The first ‘beacon’ from the satellite, signalling its health, was received at 11.07 am on July 12, much to the joy of the 35-40 students — a majority of them from NMIT, besides students from MS Ramaiah Institute of Technology, RV College of Engineering and MNS Institute of Technology in Bangalore and three other colleges in Hyderabad — who spearheaded the ambitious project, with guidance and encouragement from the Indian Space Research Organisation.
In a few days, images of the earth taken by the on-board camera will start streaming in every time Studsat passes over the station — three to five times a day — and they could be useful in vegetation, soil content and distance studies.
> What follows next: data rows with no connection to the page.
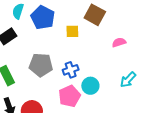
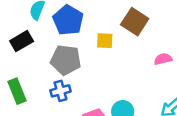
gray pentagon: (41, 65) -> (66, 60), moved
blue cross: (71, 70) -> (61, 91), moved

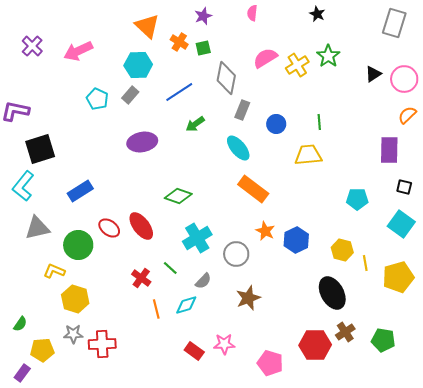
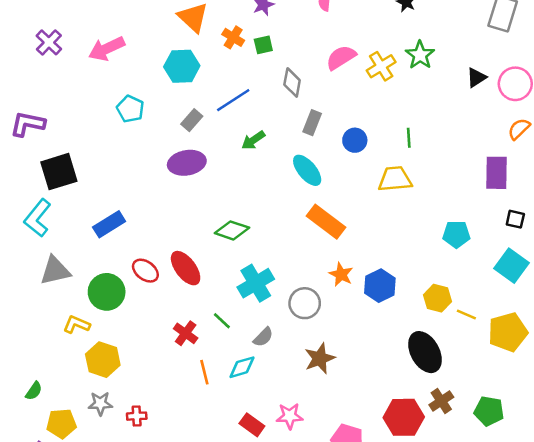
gray diamond: (226, 78) -> (292, 83), size x0.7
gray rectangle: (130, 95) -> (192, 120), moved
yellow line: (365, 263) -> (466, 314), turned -56
red cross: (102, 344) -> (137, 416), size x0.6

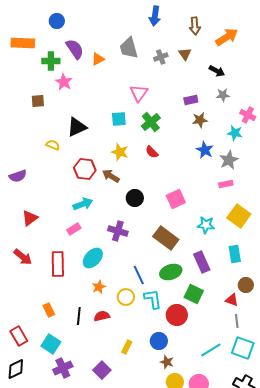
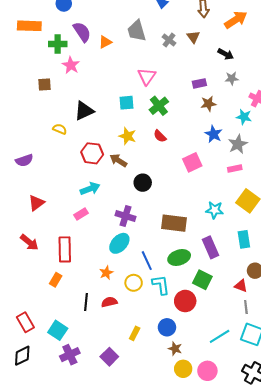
gray cross: (161, 57) -> (169, 40), turned -32
pink square: (176, 199) -> (192, 162), moved
brown rectangle: (166, 238) -> (174, 223), turned -30
cyan ellipse: (93, 258) -> (119, 243), moved
orange rectangle: (49, 310) -> (56, 280), moved, turned 56

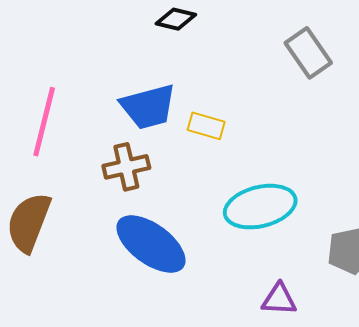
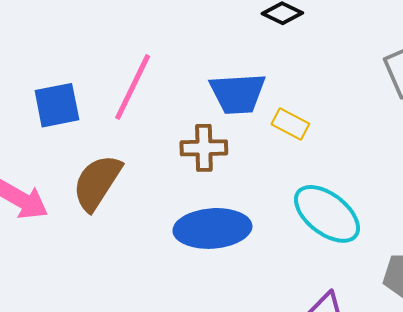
cyan ellipse: (260, 207) -> (327, 214), turned 40
blue ellipse: (151, 244) -> (212, 228), turned -52

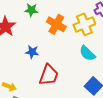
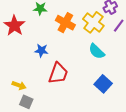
yellow cross: (84, 24) -> (93, 22), turned -30

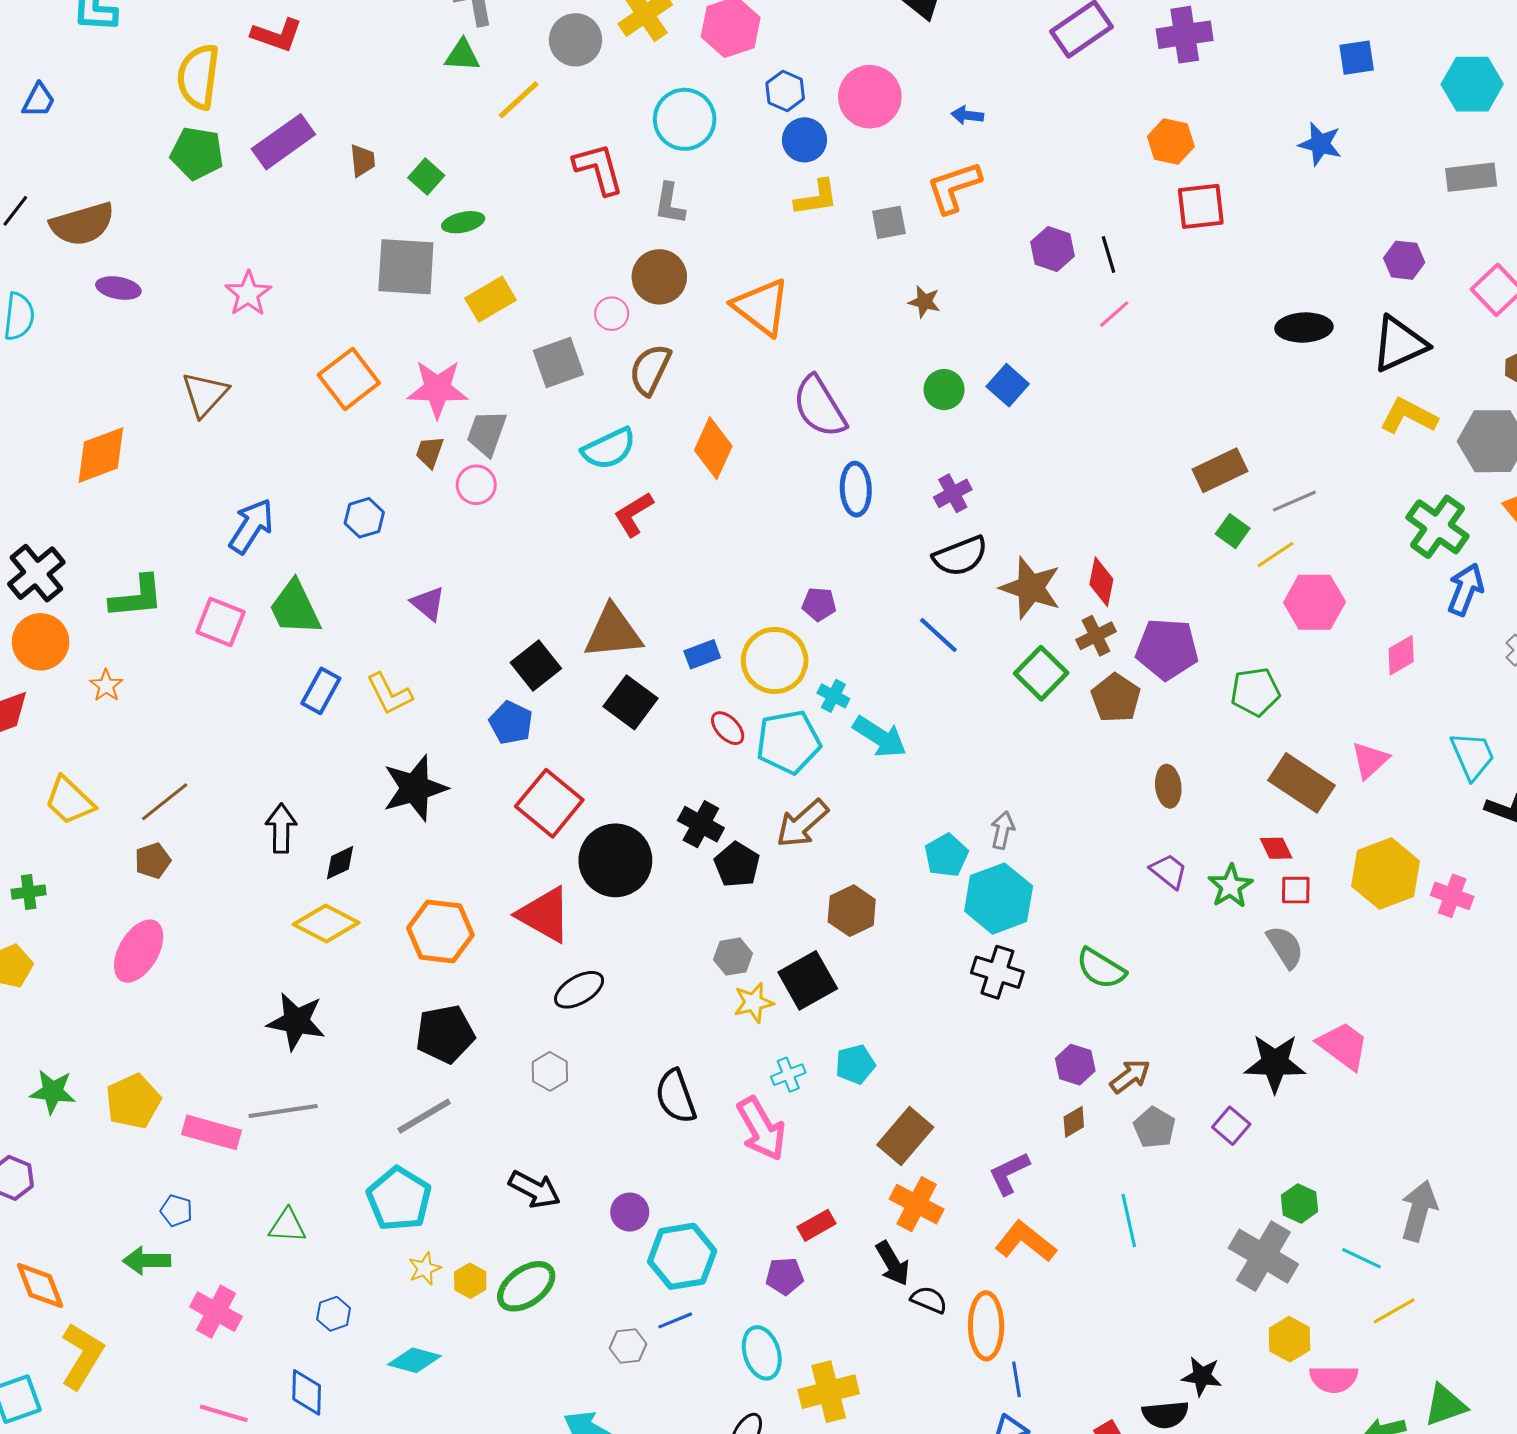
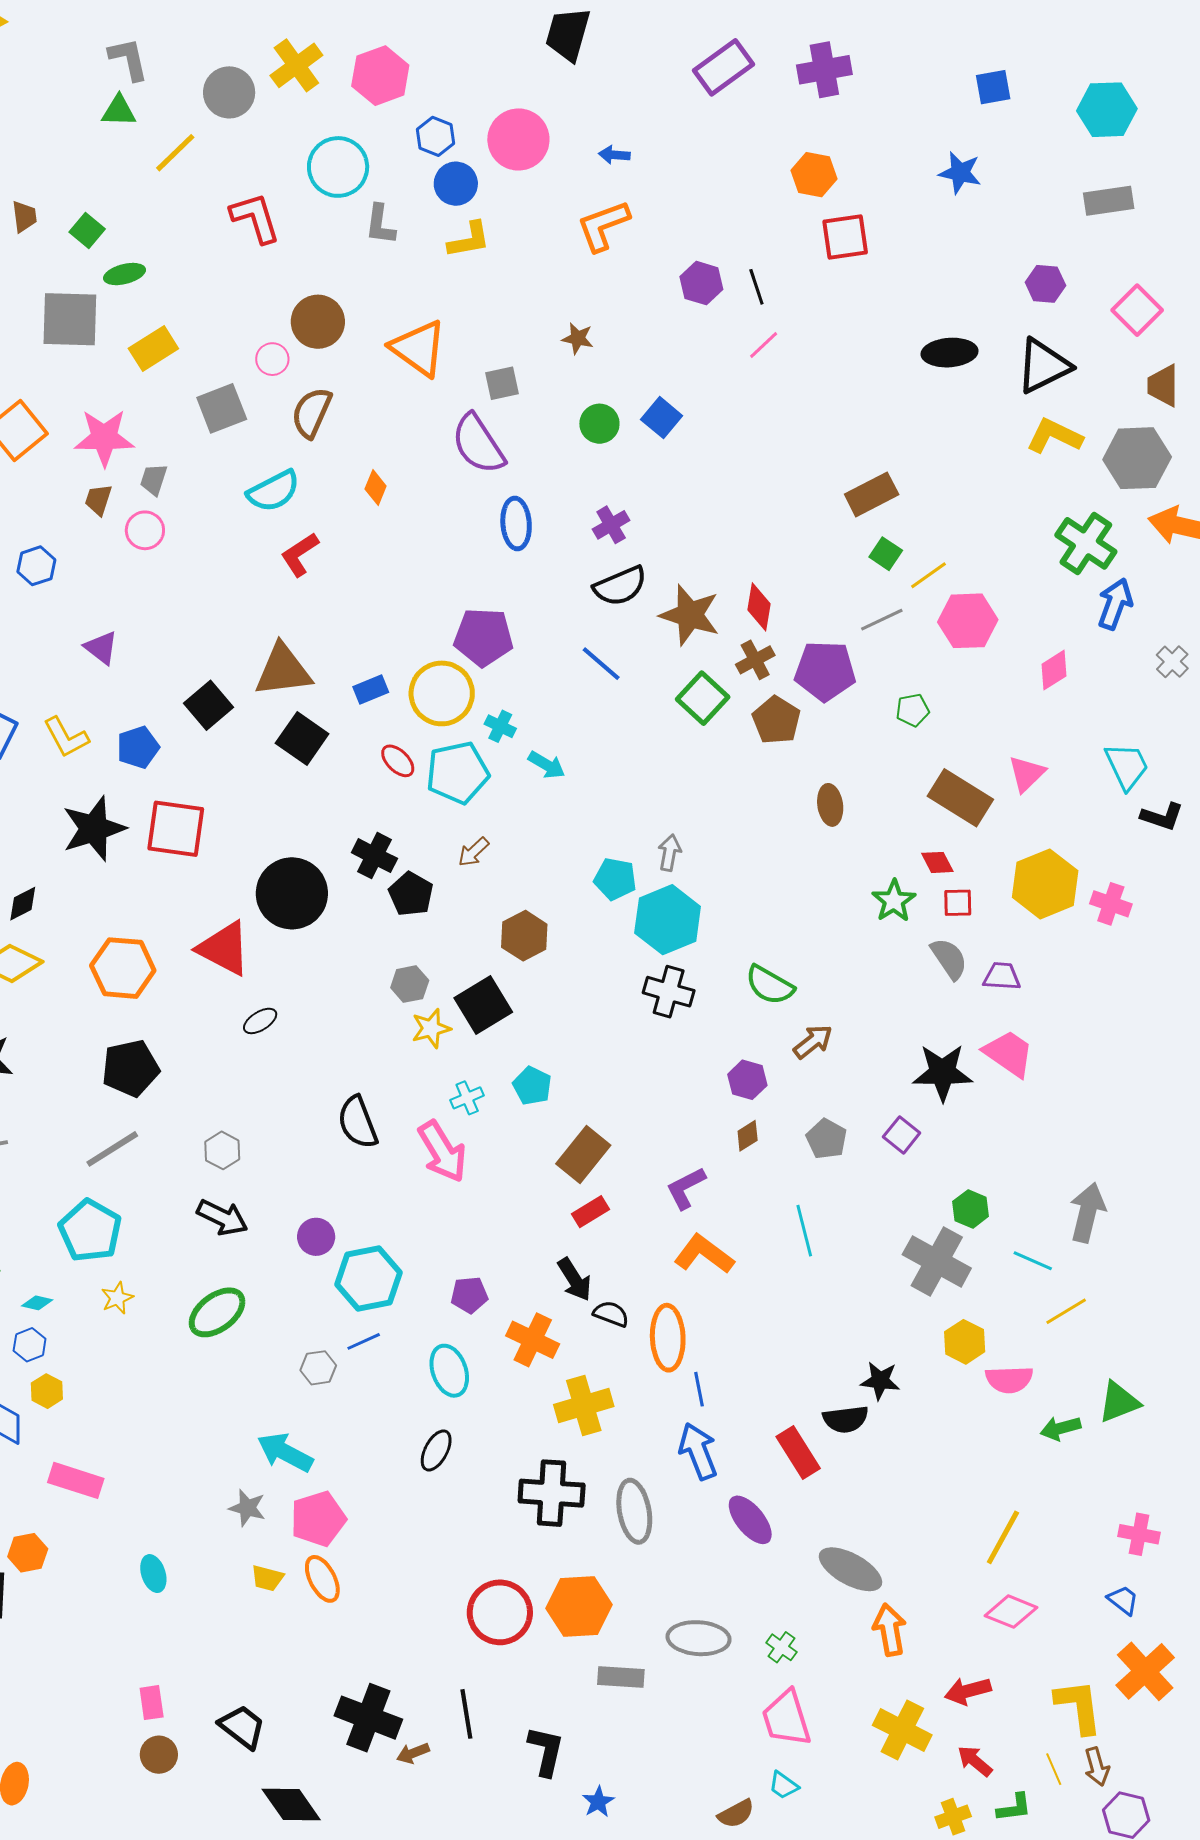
gray L-shape: (670, 204) -> (380, 225), moved
gray square: (889, 222) -> (502, 383), moved
gray trapezoid: (487, 433) -> (154, 479), size x0.7
orange diamond: (713, 448) -> (376, 488), size x0.6
gray line: (1294, 501) -> (882, 620), moved
purple pentagon: (819, 604) -> (483, 637), size x1.8
green pentagon: (1255, 692) -> (913, 710), size x0.7
blue pentagon: (511, 723) -> (138, 747), moved, turned 30
cyan arrow: (880, 737) -> (547, 765), size x0.7
red square: (549, 803) -> (176, 829), moved, turned -30
brown arrow: (802, 823) -> (473, 852), size x0.6
cyan pentagon: (946, 855) -> (615, 879), turned -30
purple trapezoid: (1169, 871) -> (1002, 976), moved, turned -33
black ellipse: (579, 990) -> (260, 1021), size x0.7
cyan pentagon: (855, 1064) -> (532, 1086), turned -30
gray hexagon: (550, 1071) -> (222, 1150), moved
brown arrow: (1130, 1076) -> (813, 1042), moved
orange cross: (917, 1204) -> (533, 1340), moved
red rectangle: (816, 1225) -> (590, 1212), moved
yellow hexagon: (470, 1281) -> (47, 1391), moved
cyan diamond: (414, 1360) -> (37, 1303), moved, size x0.6
yellow cross: (829, 1392) -> (584, 1406), moved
Measuring just 10 cm X 10 cm X 11 cm and developed at a cost of Rs 55 lakh pooled by the consortium of colleges, Studsat, which has a cubic design that enhances stability and makes optimum internal space available for components, was a student initiative spurred by a lecture by DVA Raghava Murthy, Project Director, Small Satellite Projects, ISRO Satellite Centre, Bangalore, at the 2007 International Astronautical Congress in Hyderabad.
... contd.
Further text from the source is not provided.